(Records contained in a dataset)

......

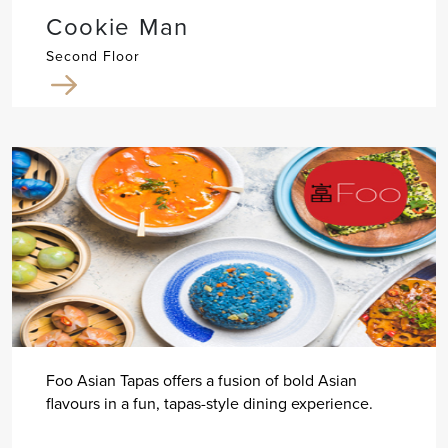
Cookie Man
Second Floor
Foo Asian Tapas offers a fusion of bold Asian
flavours in a fun, tapas-style dining experience.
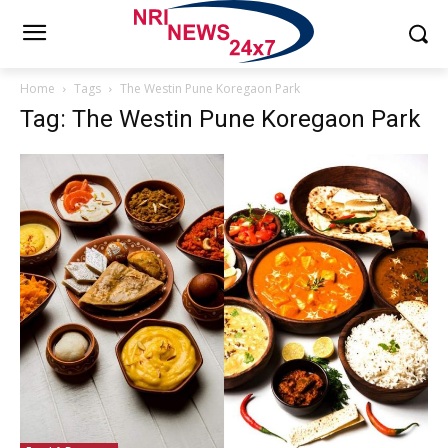
Home
Tags
The Westin Pune Koregaon Park
Tag: The Westin Pune Koregaon Park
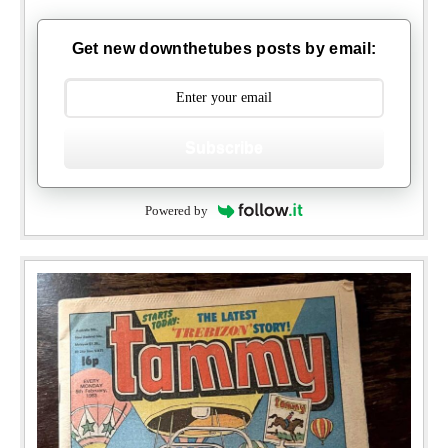
Get new downthetubes posts by email:
Subscribe
Powered by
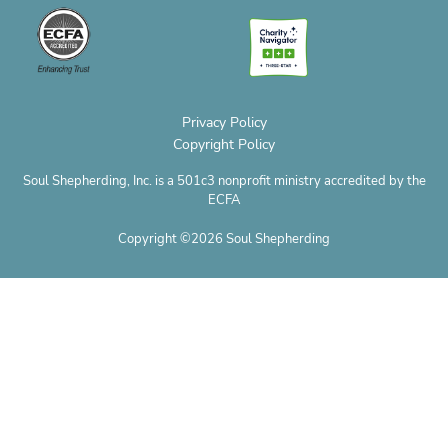
o
o
g
r
t
b
p
p
o
r
e
t
e
h
e
k
a
s
e
o
m
t
r
n
e
Privacy Policy
Copyright Policy
Soul Shepherding, Inc. is a 501c3 nonprofit ministry accredited by the
ECFA
Copyright ©2026 Soul Shepherding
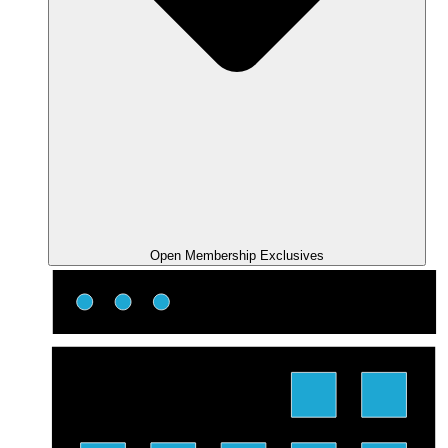
Open Membership Exclusives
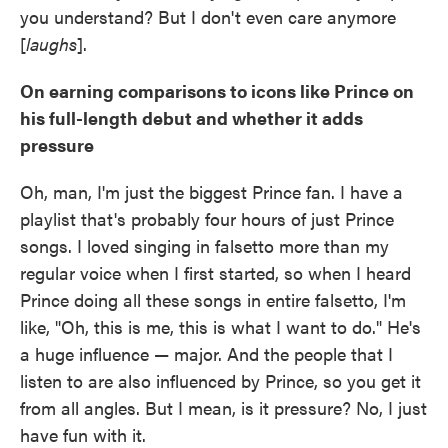
you understand? But I don't even care anymore
[
laughs
].
On earning comparisons to icons like Prince on
his full-length debut and whether it adds
pressure
Oh, man, I'm just the biggest Prince fan. I have a
playlist that's probably four hours of just Prince
songs. I loved singing in falsetto more than my
regular voice when I first started, so when I heard
Prince doing all these songs in entire falsetto, I'm
like, "Oh, this is me, this is what I want to do." He's
a huge influence — major. And the people that I
listen to are also influenced by Prince, so you get it
from all angles. But I mean, is it pressure? No, I just
have fun with it.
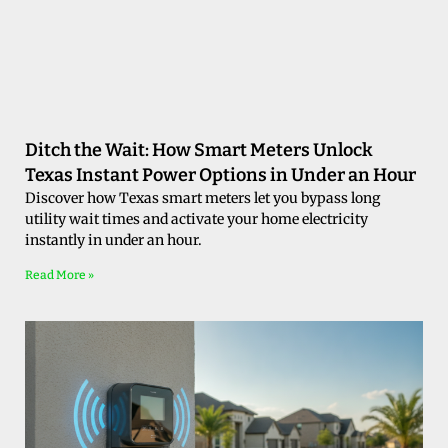
Ditch the Wait: How Smart Meters Unlock
Texas Instant Power Options in Under an Hour
Discover how Texas smart meters let you bypass long
utility wait times and activate your home electricity
instantly in under an hour.
Read More »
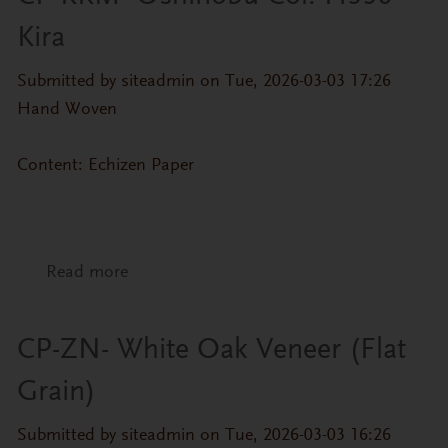
Kira
Submitted by
siteadmin
on Tue, 2026-03-03 17:26
Hand Woven
Content: Echizen Paper
Read more
about CP-KKM- Oshinobu Col. H556-Kira
CP-ZN- White Oak Veneer (Flat
Grain)
Submitted by
siteadmin
on Tue, 2026-03-03 16:26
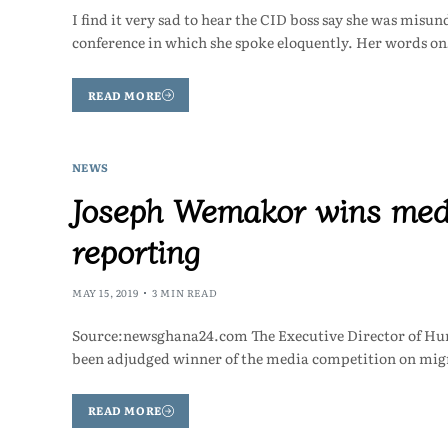
I find it very sad to hear the CID boss say she was misu
conference in which she spoke eloquently. Her words o
READ MORE
NEWS
Joseph Wemakor wins medi
reporting
MAY 15, 2019
3 MIN READ
Source:newsghana24.com The Executive Director of H
been adjudged winner of the media competition on migr
READ MORE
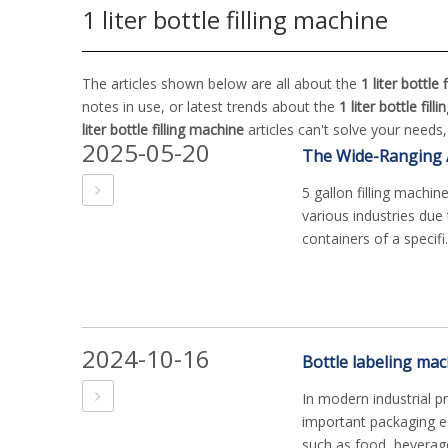
1 liter bottle filling machine
The articles shown below are all about the
1 liter bottle 
notes in use, or latest trends about the
1 liter bottle fil
liter bottle filling machine
articles can't solve your needs
2025-05-20
5 gallon filling machin
various industries due to
containers of a specifi.
2024-10-16
In modern industrial p
important packaging eq
such as food, beverage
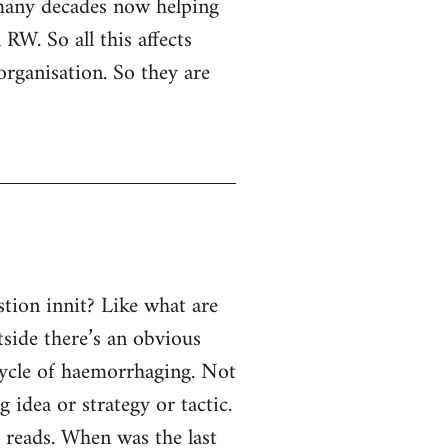
 many decades now helping
RW. So all this affects
organisation. So they are
tion innit? Like what are
tside there’s an obvious
 cycle of haemorrhaging. Not
g idea or strategy or tactic.
e reads. When was the last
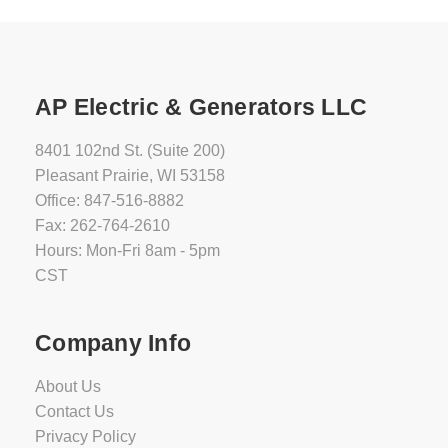
AP Electric & Generators LLC
8401 102nd St. (Suite 200)
Pleasant Prairie, WI 53158
Office: 847-516-8882
Fax: 262-764-2610
Hours: Mon-Fri 8am - 5pm
CST
Company Info
About Us
Contact Us
Privacy Policy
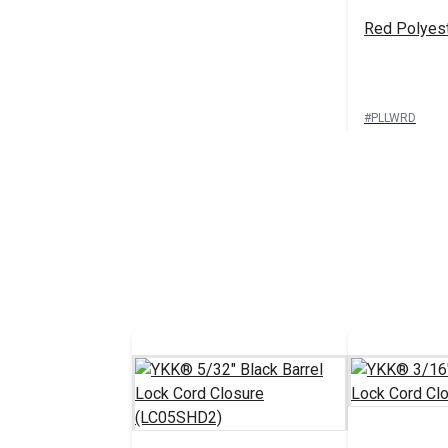
Red Polyes
#PLLWRD
See 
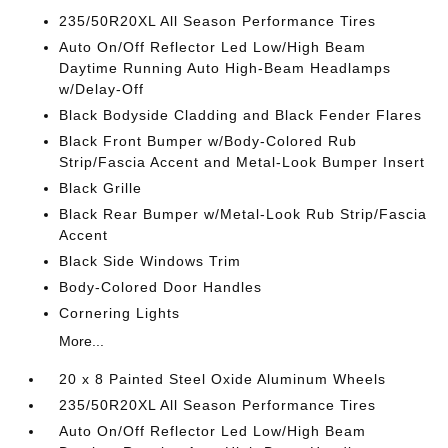
235/50R20XL All Season Performance Tires
Auto On/Off Reflector Led Low/High Beam
Daytime Running Auto High-Beam Headlamps
w/Delay-Off
Black Bodyside Cladding and Black Fender Flares
Black Front Bumper w/Body-Colored Rub
Strip/Fascia Accent and Metal-Look Bumper Insert
Black Grille
Black Rear Bumper w/Metal-Look Rub Strip/Fascia
Accent
Black Side Windows Trim
Body-Colored Door Handles
Cornering Lights
More...
20 x 8 Painted Steel Oxide Aluminum Wheels
235/50R20XL All Season Performance Tires
Auto On/Off Reflector Led Low/High Beam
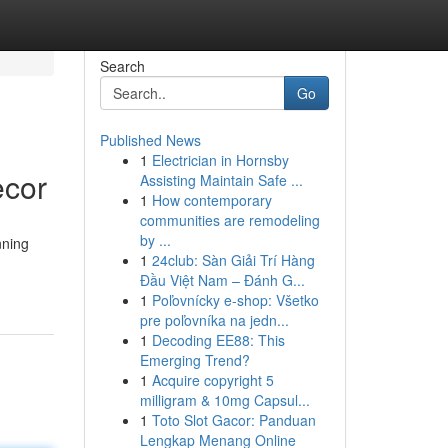
Search
Go
Published News
1
Electrician in Hornsby
ecor
Assisting Maintain Safe ...
1
How contemporary
communities are remodeling
by ...
nning
1
24club: Sàn Giải Trí Hàng
Đầu Việt Nam – Đánh G...
1
Poľovnícky e-shop: Všetko
pre poľovníka na jedn...
1
Decoding EE88: This
Emerging Trend?
1
Acquire copyright 5
milligram & 10mg Capsul...
1
Toto Slot Gacor: Panduan
Lengkap Menang Online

......

# [TASK PROMPT]
Above are some records. Copy each of their lines that holds the string "filling".

# [ANSWER TO THE PROBLEM]
1 liter bottle filling machine
liter bottle filling machine
5 gallon filling machin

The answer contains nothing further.